Ockhamlı William terimleri, yazılı, sözlü ve kavramsal olarak üçe ayırır. Yazılı terim maddesel herhangi bir şey hakkında kaydedilen bir önermenin bir bölümüdür ve insan gözüyle görülebilme özelliği vardır. Dilsel terim (ses), yüksek sesle ifade edilen bir önermenin bir bölümüdür ve insan kulağıyla işitilebilme özelliği vardır. Kavramsal terim ise, doğal olarak herhangi birşeyi gösteren veya belirten ruh izlenimidir; bu, zihinsel bir önermenin parçası olarak herhangi bir nesneyi doğal olarak imler, neyi gösteriyorsa, onun doğal olarak yerine geçer.
Birinci anlamda bir yüklemli önermede bağ fiil ya da önerme öğesi olabilen veya bir önerme öğesinin ya da fiilin belirleyicisi olan her şeye terim denir. Bu anlamıyla terim bir önermenin parçası olabiliyorsa, bir önerme de bir terim olabilir. Nitekim şu önerme doğrudur: " 'İnsan bir canlıdır' doğru bir önermedir"; bu önermede 'insan canlıdır' özne, 'önerme doğrudur' ise yüklemdir.
İkinci anlamda "terim" adı her tam önerme karşısında olan şey olarak ayrılır. Bu anlamda her yalın deyişe terim denir.

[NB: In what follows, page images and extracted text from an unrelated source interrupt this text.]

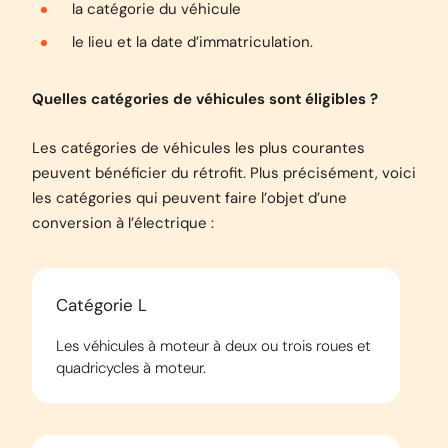
la catégorie du véhicule
le lieu et la date d’immatriculation.
Quelles catégories de véhicules sont éligibles ?
Les catégories de véhicules les plus courantes
peuvent bénéficier du rétrofit. Plus précisément, voici
les catégories qui peuvent faire l’objet d’une
conversion à l’électrique :
Catégorie L
Les véhicules à moteur à deux ou trois roues et
quadricycles à moteur.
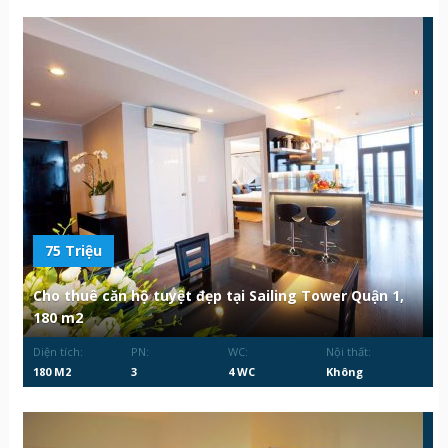
75 Triệu
Cho thuê căn hộ tuyệt đẹp tại Sailing Tower Quận 1,
180 m2
Diện tích:
PN:
WC:
Nội thất:
180 M2
3
4 WC
Không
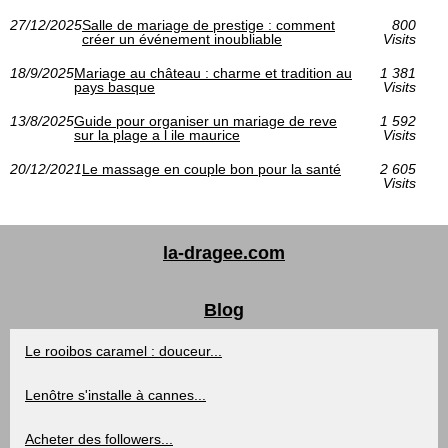
27/12/2025
Salle de mariage de prestige : comment
800
créer un événement inoubliable
Visits
18/9/2025
Mariage au château : charme et tradition au
1 381
pays basque
Visits
13/8/2025
Guide pour organiser un mariage de reve
1 592
sur la plage a l ile maurice
Visits
20/12/2021
Le massage en couple bon pour la santé
2 605
Visits
la-dragee.com
Blog
Le rooibos caramel : douceur...
Lenôtre s'installe à cannes...
Acheter des followers...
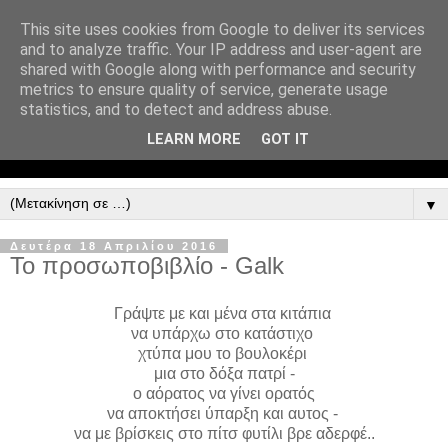
This site uses cookies from Google to deliver its services
and to analyze traffic. Your IP address and user-agent are
shared with Google along with performance and security
metrics to ensure quality of service, generate usage
statistics, and to detect and address abuse.
LEARN MORE
GOT IT
▼
Δευτέρα 18 Απριλίου 2016
Το προσωποβιβλίο - Galk
Γράψτε με και μένα στα κιτάπια
να υπάρχω στο κατάστιχο
χτύπα μου το βουλοκέρι
μια στο δόξα πατρί -
o αόρατος να γίνει ορατός
να αποκτήσει ύπαρξη και αυτος -
να με βρίσκεις στο πίτσ φυτίλι βρε αδερφέ..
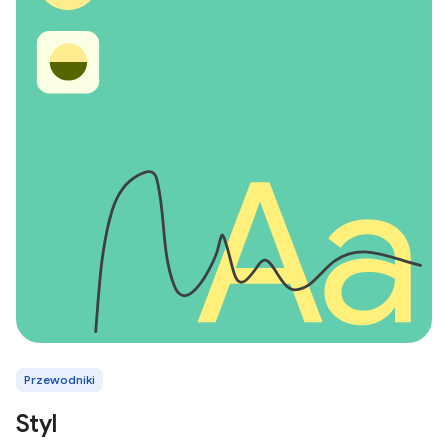
Przewodniki
Styl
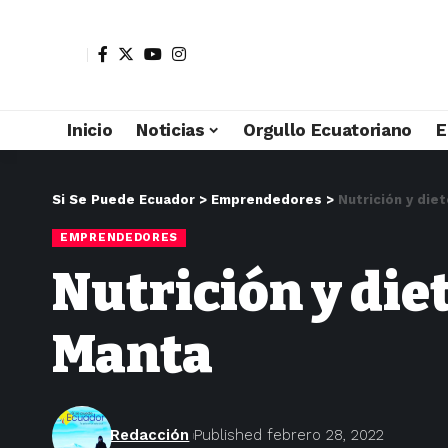
Inicio
Noticias
Orgullo Ecuatoriano
E
Si Se Puede Ecuador
>
Emprendedores
>
Nutrición y die
EMPRENDEDORES
Nutrición y diet
Manta
Redacción
Published febrero 28, 2022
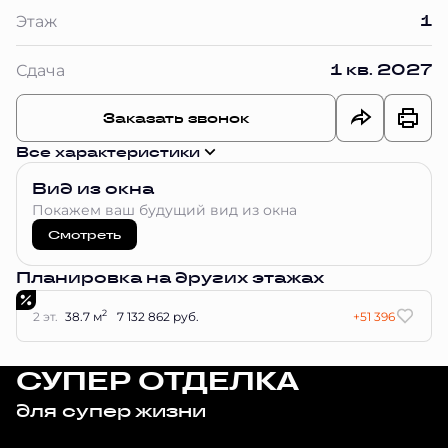
1
Этаж
1 кв. 2027
Сдача
Заказать звонок
Все характеристики
Вид из окна
Покажем ваш будущий вид из окна
Смотреть
Планировка на других этажах
2
2 эт.
38.7 м
7 132 862 руб.
+51 396
СУПЕР ОТДЕЛКА
для супер жизни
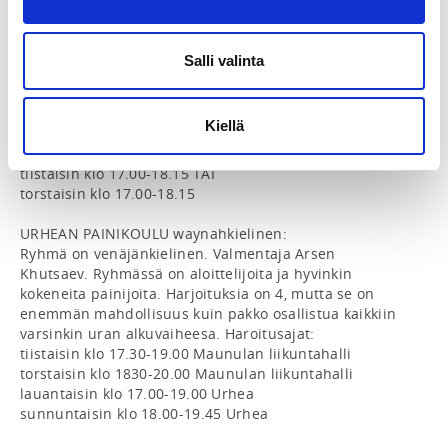
tiistaisin klo 17:15-18:30 TAI

torstaisin klo 17:15-18:30

Salli valinta
MÄKELÄNRINTEEN PAINIKOULU A 2 x viikossa

tiistaisin klo 17.00-18.15 JA

torstaisin klo 17.00-18.15

Kiellä
MÄKELÄNRINTEEN PAINIKOULU B 1 x viikossa

tiistaisin klo 17.00-18.15 TAI

torstaisin klo 17.00-18.15

URHEAN PAINIKOULU waynahkielinen:

Ryhmä on venäjänkielinen. Valmentaja Arsen 
Khutsaev. Ryhmässä on aloittelijoita ja hyvinkin 
kokeneita painijoita. Harjoituksia on 4, mutta se on 
enemmän mahdollisuus kuin pakko osallistua kaikkiin 
varsinkin uran alkuvaiheesa. Haroitusajat:

tiistaisin klo 17.30-19.00 Maunulan liikuntahalli

torstaisin klo 1830-20.00 Maunulan liikuntahalli

lauantaisin klo 17.00-19.00 Urhea

sunnuntaisin klo 18.00-19.45 Urhea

Üçüncü ve daha dar anlamda 'terim', imleme işlevine göre, önermenin öznesi ya da yüklemi olabilen şey anlamına gelmek üzere kullanılır. "Terim"in bu üçüncü anlamında yalnızca bir yalın deyiş terim olmakla kalmaz, aynı zamanda iki yalın deyişten oluşmuş bir deyiş bile bir terim olabilir. Bu nedenle, bir sıfat ve bir adın birleşmesi, hatta bir sıfat fiilin ve bir zarfın ya da bu yollardan biriyle oluşmuş bileşik bir deyiş, bir önermenin öznesi ya da yüklemi olabildiğinden, bir edatla nesnenin birleşmesi bu anlamda doğru olarak bir terim oluşturabilir. "Her ak insan bir insandır" önermesinin öznesi, ne 'insan' ne de 'ak'tır, onun yerine ikisinin birleşmesinden oluşan 'ak insan' özne olur. Aynı durum "Hızlı koşan kişi bir insandır" önermesi için de söz konusudur: ne 'koşan biri' ne de 'hızlı' özne olamaz, 'hızlı koşan biri' bileşik deyişi özne görevini yapar.

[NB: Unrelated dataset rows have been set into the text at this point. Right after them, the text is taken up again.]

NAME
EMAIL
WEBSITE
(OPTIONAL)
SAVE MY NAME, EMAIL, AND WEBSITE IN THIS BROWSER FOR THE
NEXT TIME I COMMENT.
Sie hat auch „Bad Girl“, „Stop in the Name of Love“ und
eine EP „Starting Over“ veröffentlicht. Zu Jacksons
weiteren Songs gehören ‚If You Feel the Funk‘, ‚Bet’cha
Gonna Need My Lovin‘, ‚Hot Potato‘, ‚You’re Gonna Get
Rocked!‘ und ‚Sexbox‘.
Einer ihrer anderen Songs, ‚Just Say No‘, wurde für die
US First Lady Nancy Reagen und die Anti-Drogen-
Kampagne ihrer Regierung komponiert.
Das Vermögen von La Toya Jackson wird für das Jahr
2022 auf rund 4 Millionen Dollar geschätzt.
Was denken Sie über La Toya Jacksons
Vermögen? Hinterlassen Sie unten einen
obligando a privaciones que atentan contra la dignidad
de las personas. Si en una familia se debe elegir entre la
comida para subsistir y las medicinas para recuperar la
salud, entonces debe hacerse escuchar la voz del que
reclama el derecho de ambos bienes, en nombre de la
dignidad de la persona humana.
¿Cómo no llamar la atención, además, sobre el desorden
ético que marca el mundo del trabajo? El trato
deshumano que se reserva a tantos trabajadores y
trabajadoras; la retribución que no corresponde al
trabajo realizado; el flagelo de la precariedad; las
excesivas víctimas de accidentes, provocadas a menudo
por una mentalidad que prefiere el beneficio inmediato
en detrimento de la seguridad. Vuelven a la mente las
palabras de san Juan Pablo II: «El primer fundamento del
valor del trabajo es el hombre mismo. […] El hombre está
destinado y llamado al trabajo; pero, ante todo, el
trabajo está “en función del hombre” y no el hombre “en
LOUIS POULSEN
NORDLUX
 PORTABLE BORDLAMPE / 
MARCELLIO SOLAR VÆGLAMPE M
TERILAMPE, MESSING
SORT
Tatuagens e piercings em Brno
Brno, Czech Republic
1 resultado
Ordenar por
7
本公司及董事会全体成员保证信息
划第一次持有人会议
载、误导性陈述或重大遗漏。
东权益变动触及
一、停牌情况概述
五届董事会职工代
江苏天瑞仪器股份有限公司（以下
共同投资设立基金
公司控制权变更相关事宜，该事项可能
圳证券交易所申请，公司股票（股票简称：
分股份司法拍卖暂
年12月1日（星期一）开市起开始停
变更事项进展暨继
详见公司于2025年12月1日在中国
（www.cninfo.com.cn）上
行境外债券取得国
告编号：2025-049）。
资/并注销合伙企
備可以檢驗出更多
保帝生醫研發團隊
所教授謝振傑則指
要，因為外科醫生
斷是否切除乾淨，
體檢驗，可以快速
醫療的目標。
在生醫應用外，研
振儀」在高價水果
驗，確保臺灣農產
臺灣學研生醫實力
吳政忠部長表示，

Deyim bu anlamda kullanılınca, fiillere, bağlaçlara, belirteçlere, edatlara ve ünlemlere terim demek yanlıştır. Hatta bu anlamda, birçok ad terim değildir. Burada söz konusu edilen sinkategorematik adlardır. Maddesel ya da yalın olarak anlamlandığında onlar bir önerınenin öğeleri olabilseler de, anlam bakımından ele alındıklarında önerınenin öğeleri olamazlar. Bu nedenle '''okuyor' bir fiildir" önerınesi, ancak buradaki 'okuyor' sözcüğü kendi başına, maddesel anlamda kullanılıyorsa tutarlı ve doğrudur. Şu önermeler için de durum aynıdır: '''Her' bir addır", " 'Eskiden' bir belirteçtir", " 'Eğer' bir bağlaçtır", " '-den, -dan' bir edattır".

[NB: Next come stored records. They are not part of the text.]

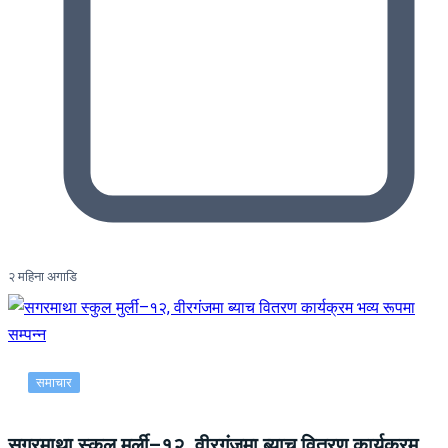
२ महिना अगाडि
समाचार
सगरमाथा स्कुल मुर्ली–१२, वीरगंजमा ब्याच वितरण कार्यक्रम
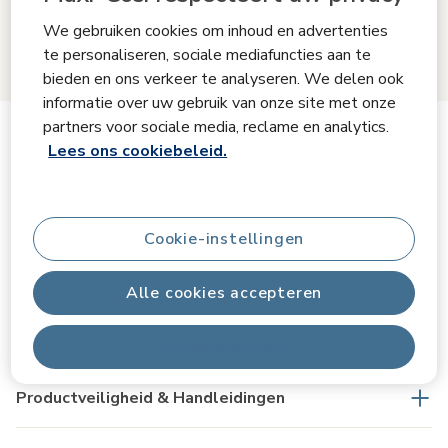
We gebruiken cookies om inhoud en advertenties
te personaliseren, sociale mediafuncties aan te
bieden en ons verkeer te analyseren. We delen ook
informatie over uw gebruik van onze site met onze
partners voor sociale media, reclame en analytics.
Productinformatie
Lees ons cookiebeleid.
Productomschrijving
Cookie-instellingen
Specificaties
Alle cookies accepteren
Kenmerken
Alles afwijzen
Productveiligheid & Handleidingen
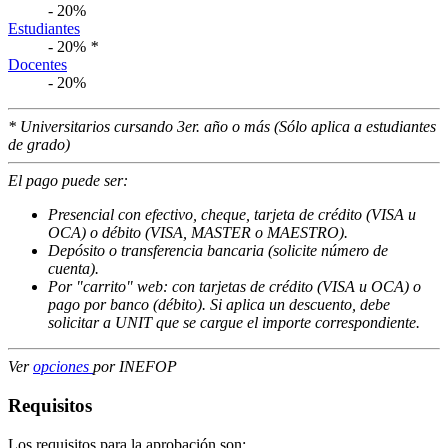
- 20%
Estudiantes
- 20%
*
Docentes
- 20%
* Universitarios cursando 3er. año o más (Sólo aplica a estudiantes
de grado)
El pago puede ser:
Presencial con efectivo, cheque, tarjeta de crédito (VISA u
OCA) o débito (VISA, MASTER o MAESTRO).
Depósito o transferencia bancaria (solicite número de
cuenta).
Por "carrito" web: con tarjetas de crédito (VISA u OCA) o
pago por banco (débito). Si aplica un descuento, debe
solicitar a UNIT que se cargue el importe correspondiente.
Ver
opciones
por INEFOP
Requisitos
Los requisitos para la aprobación son:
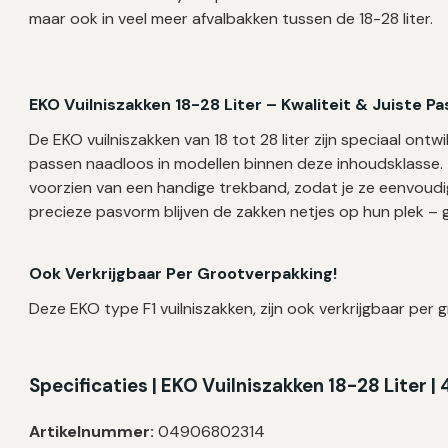
maar ook in veel meer afvalbakken tussen de 18-28 liter.
EKO Vuilniszakken 18-28 Liter – Kwaliteit & Juiste P
De EKO vuilniszakken van 18 tot 28 liter zijn speciaal o
passen naadloos in modellen binnen deze inhoudsklasse. 
voorzien van een handige trekband, zodat je ze eenvoudig
precieze pasvorm blijven de zakken netjes op hun plek – 
Ook Verkrijgbaar Per Grootverpakking!
Deze EKO type F1 vuilniszakken, zijn ook verkrijgbaar per 
Specificaties | EKO Vuilniszakken 18-28 Liter 
Artikelnummer:
04906802314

Kavramsal terimde, bu önermenin gösterdiği şey hakkında bir varsayım, bir tahmin söz konusudur. Ockhamlı William bu söylediğini Augustinus'un söyledikleriyle kanıtlar: Kavramsal terimler ve onlarla kurulmuş önermeler, De Trinitate'in 15. bölümünde yer aldığı gibi Augustinus'a göre, hiçbir dile ait olmayan zihin sözcükleridir. Çünkü, sözcükler onlara bağlı imler olarak dışarı taşınsalar bile, onlar sadece zihinde (intellectus'ta) kalırlar, dışarı taşınamazlar.
Çalışmaları
Onun felsefi ve teolojik çalışmalarının standart baskısı 1867-88 yılları arasındaki Ockham'lı William'dır. (Opera philosophica et theologica. Gedeon Gál, et al., eds. 17 vols. St. Bonaventure, N. Y.: The Franciscan Institute) Politik çalışmaları ise 1940-97 yılları arasında yayımlanmıştır (H. S. Offler, et al., eds. 4 vols. Manchester: Manchester University Press [vols. 1-3]; Oxford: Oxford University Press [vol. 4].)
Felsefi yazıları
- (c. 1323), Paris 1448, Bologna 1498, Venice 1508, Oxford 1675.
- Quaestiones in octo libros physicorum (before 1327), Rome 1637.
- Summulae in octo libros physicorum (before 1327), Venice 1506.
- Quodlibeta septem (before 1327), Paris 1487.
- Expositio aurea super artem veterem Aristotelis, 1323.
- Major summa logices, Venice 1521.
- Quaestiones in quattuor libros sententiarum, Lyons, 1495.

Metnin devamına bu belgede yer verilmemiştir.